Likewise, even individuals who train in non-sporting, traditional martial arts often fall into the same limited thinking. It is not always obvious in kata or in kumite drills how to “fight dirty” in their application. How many instructors have shown you how to pull hair, bite, or grab and pull the opponent’s ear? If you have never considered or practiced executing such tactics, you are severely limiting your preparedness for a “real” attack. For hints on how to become a truly formidable target – someone that no criminal would attack twice – learn how to effectively execute some of the techniques listed below.

We must always remember that a real fight can never be recreated artificially. There is simply no way to recreate the intention, circumstances, and consequences of being attacked and defending yourself unless you truly have no regard for your safety or the safety of your training partners. You can, however, train your mind and body to be capable of executing the techniques you choose. Your mental and physical response will match the level and type of training you do regularly. Sparring and sporting competition may complement some of your training by developing coordination, endurance, and timing. But it will never fully prepare you to do what may be necessary to disable a determined attacker.

What happens in the ring is fun to watch and is often a great display of well-executed techniques. Please understand, I have the highest regard for those elite athletes who are capable of going 20+ minutes in full contact sparring and still have the wherewithal to execute a choke, arm bar, or accurate striking combination. However, we must resist the urge to call it “no holds barred” or “reality fighting” because, in truth, there are rules and artificial constraints. For those who only want the rush of adrenaline and physical challenge of combat sports, I fully acknowledge that MMA is a great pursuit. However, for those who are serious about developing self-defense capabilities, you must train yourself without the boundaries of rules and techniques designed to win points.

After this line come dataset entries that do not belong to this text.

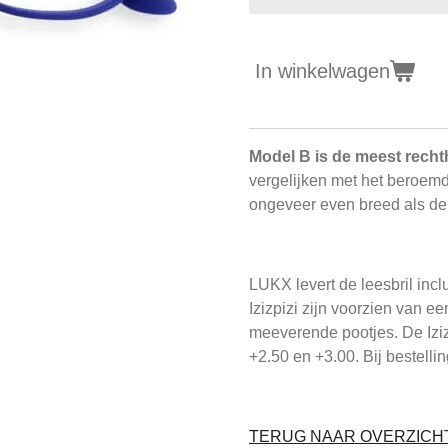
In winkelwagen
Model B is de meest rechth
vergelijken met het beroem
ongeveer even breed als de a
LUKX levert de leesbril inclu
Izizpizi zijn voorzien van e
meeverende pootjes. De Izizpi
+2.50 en +3.00. Bij bestelli
TERUG NAAR OVERZICHT 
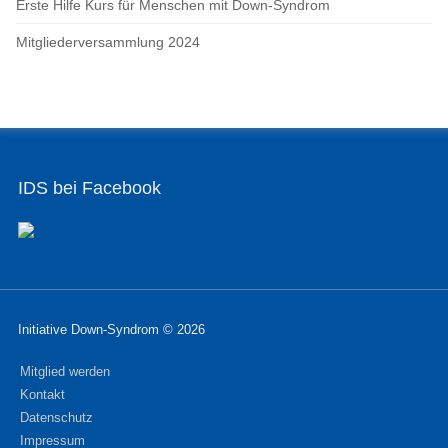
Erste Hilfe Kurs für Menschen mit Down-Syndrom
Mitgliederversammlung 2024
IDS bei Facebook
Initiative Down-Syndrom © 2026
Mitglied werden
Kontakt
Datenschutz
Impressum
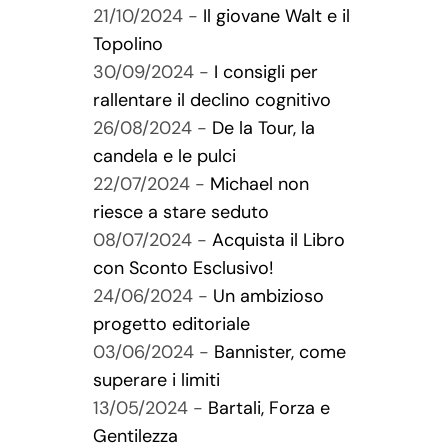
21/10/2024 -
Il giovane Walt e il
Topolino
30/09/2024 -
I consigli per
rallentare il declino cognitivo
26/08/2024 -
De la Tour, la
candela e le pulci
22/07/2024 -
Michael non
riesce a stare seduto
08/07/2024 -
Acquista il Libro
con Sconto Esclusivo!
24/06/2024 -
Un ambizioso
progetto editoriale
03/06/2024 -
Bannister, come
superare i limiti
13/05/2024 -
Bartali, Forza e
Gentilezza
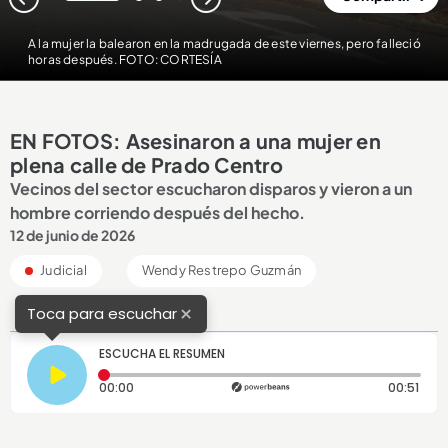
1
2
3
A la mujer la balearon en la madrugada de este viernes, pero falleció
horas después. FOTO: CORTESÍA
EN FOTOS: Asesinaron a una mujer en
plena calle de Prado Centro
Vecinos del sector escucharon disparos y vieron a un
hombre corriendo después del hecho.
12 de junio de 2026
Judicial
Wendy Restrepo Guzmán
×
Toca para escuchar
ESCUCHA EL RESUMEN
Tiempo transcurrido: 0 segundos
Dura
00:00
00:51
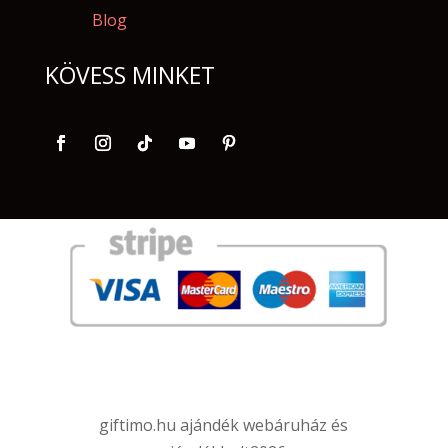
Blog
KÖVESS MINKET
giftimo.hu ajándék webáruház és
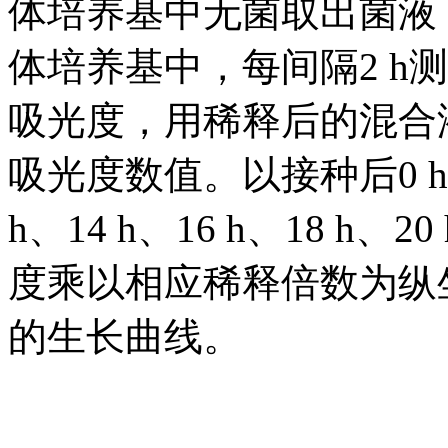
体培养基中无菌取出菌液
体培养基中，每间隔2 h测
吸光度，用稀释后的混合
吸光度数值。以接种后0 h、2 
h、14 h、16 h、18 h、
度乘以相应稀释倍数为纵坐
的生长曲线。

1The Nevada State Athletic Commission currently lists the following as fouls:

  1. Butting with the head.
  2. Eye gouging of any kind.
  3. Biting.
  4. Hair pulling.
  5. Fish hooking.
  6. Groin attacks of any kind.
  7. Putting a finger into any orifice or into any cut or laceration on an opponent. (see Gouging)

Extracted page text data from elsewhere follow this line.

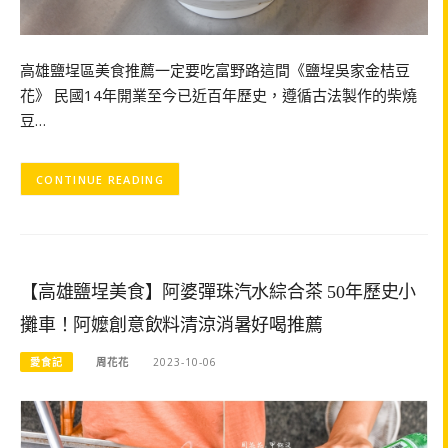
高雄鹽埕區美食推薦一定要吃富野路這間《鹽埕吳家金桔豆
花》 民國14年開業至今已近百年歷史，遵循古法製作的柴燒
豆…
CONTINUE READING
【高雄鹽埕美食】阿婆彈珠汽水綜合茶 50年歷史小
攤車！阿嬤創意飲料清涼消暑好喝推薦
愛食記
周花花
2023-10-06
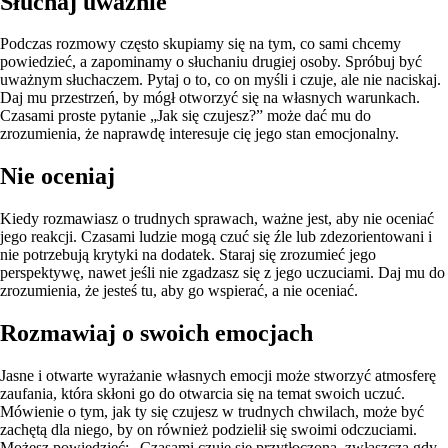
Słuchaj uważnie
Podczas rozmowy często skupiamy się na tym, co sami chcemy
powiedzieć, a zapominamy o słuchaniu drugiej osoby. Spróbuj być
uważnym słuchaczem. Pytaj o to, co on myśli i czuje, ale nie naciskaj.
Daj mu przestrzeń, by mógł otworzyć się na własnych warunkach.
Czasami proste pytanie „Jak się czujesz?” może dać mu do
zrozumienia, że naprawdę interesuje cię jego stan emocjonalny.
Nie oceniaj
Kiedy rozmawiasz o trudnych sprawach, ważne jest, aby nie oceniać
jego reakcji. Czasami ludzie mogą czuć się źle lub zdezorientowani i
nie potrzebują krytyki na dodatek. Staraj się zrozumieć jego
perspektywę, nawet jeśli nie zgadzasz się z jego uczuciami. Daj mu do
zrozumienia, że jesteś tu, aby go wspierać, a nie oceniać.
Rozmawiaj o swoich emocjach
Jasne i otwarte wyrażanie własnych emocji może stworzyć atmosferę
zaufania, która skłoni go do otwarcia się na temat swoich uczuć.
Mówienie o tym, jak ty się czujesz w trudnych chwilach, może być
zachętą dla niego, by on również podzielił się swoimi odczuciami.
Możesz powiedzieć: „Czasami czuję się przytłoczona, zwłaszcza gdy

  8. Small joint manipulation.
  9. Striking to the spine or the back of the head. (see Rabbit punch)
  10. Striking downward using the point of the elbow. (see Elbow (strike))
  11. Throat strikes of any kind, including, without limitation, grabbing the trachea.

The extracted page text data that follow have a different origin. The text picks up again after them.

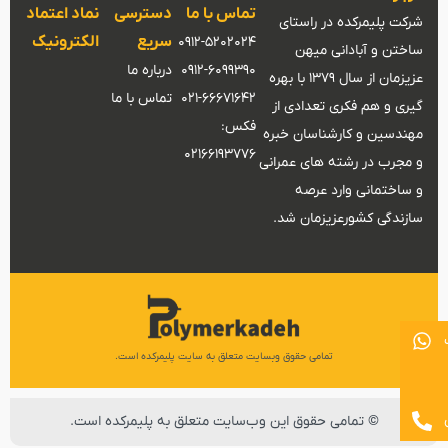
تماس با ما
دسترسی
نماد اعتماد
شرکت پلیمرکده در راستای
سریع
الکترونیک
0912-5202024
ساختن و آبادانی میهن
0912-6099390
درباره ما
عزیزمان از سال 1379 با بهره
021-66671642
تماس با ما
گیری و هم فکری تعدادی از
فکس:
مهندسین و کارشناسان خبره
02166193776
و مجرب در رشته های عمرانی
و ساختمانی وارد عرصه
سازندگی کشورعزیزمان شد.
تمامی حقوق وبسایت متعلق به سایت پلیمرکده است.
© تمامی حقوق این وب‌سایت متعلق به پلیمرکده است.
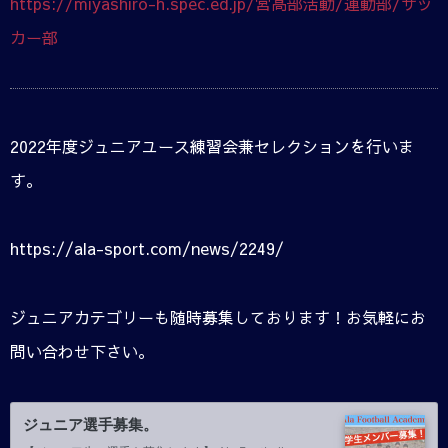
https://miyashiro-h.spec.ed.jp/宮高部活動/運動部/サッ
カー部
2022年度ジュニアユース練習会兼セレクションを行いま
す。
https://ala-sport.com/news/2249/
ジュニアカテゴリーも随時募集しております！お気軽にお
問い合わせ下さい。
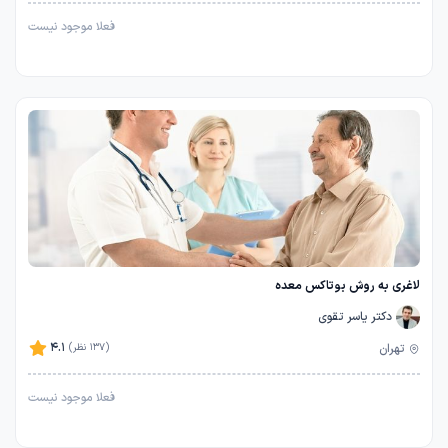
فعلا موجود نیست
لاغری به روش بوتاکس معده
دکتر یاسر تقوی
4.1
تهران
(137 نظر)
فعلا موجود نیست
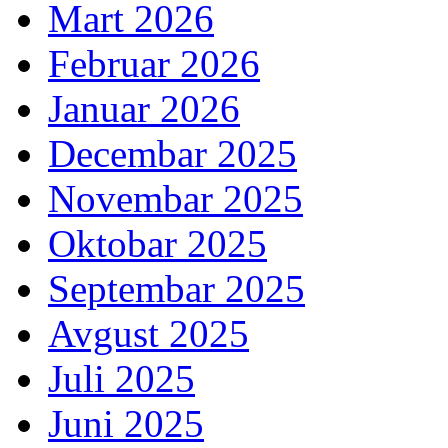
Mart 2026
Februar 2026
Januar 2026
Decembar 2025
Novembar 2025
Oktobar 2025
Septembar 2025
Avgust 2025
Juli 2025
Juni 2025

  12. Clawing, pinching or twisting the flesh.
  13. Grabbing the clavicle.
  14. Kicking the head of a grounded opponent.
  15. Kneeing the head of a grounded opponent.
  16. Stomping a grounded opponent.
  17. Kicking to the kidney with the heel.
  18. Spiking an opponent to the canvas on his head or neck. (see piledriver)
  19. Throwing an opponent out of the ring or fenced area.
  20. Holding the shorts or gloves of an opponent.
  21. Spitting at an opponent.
  22. Engaging in unsportsmanlike conduct that causes an injury to an opponent.
  23. Holding the ropes or the fence.
  24. Using abusive language in the ring or fenced area.
  25. Attacking an opponent on or during the break.
  26. Attacking an opponent who is under the care of the referee.
  27. Attacking an opponent after the bell (horn) has sounded the end of a round.
  28. Flagrantly disregarding the instructions of the referee.
  29. Timidity, including, without limitation, avoiding contact with an opponent, intentionally or consistently dropping the mouthpiece or faking an injury.
  30. Interference by the corner.
  31. Throwing in the towel during competition.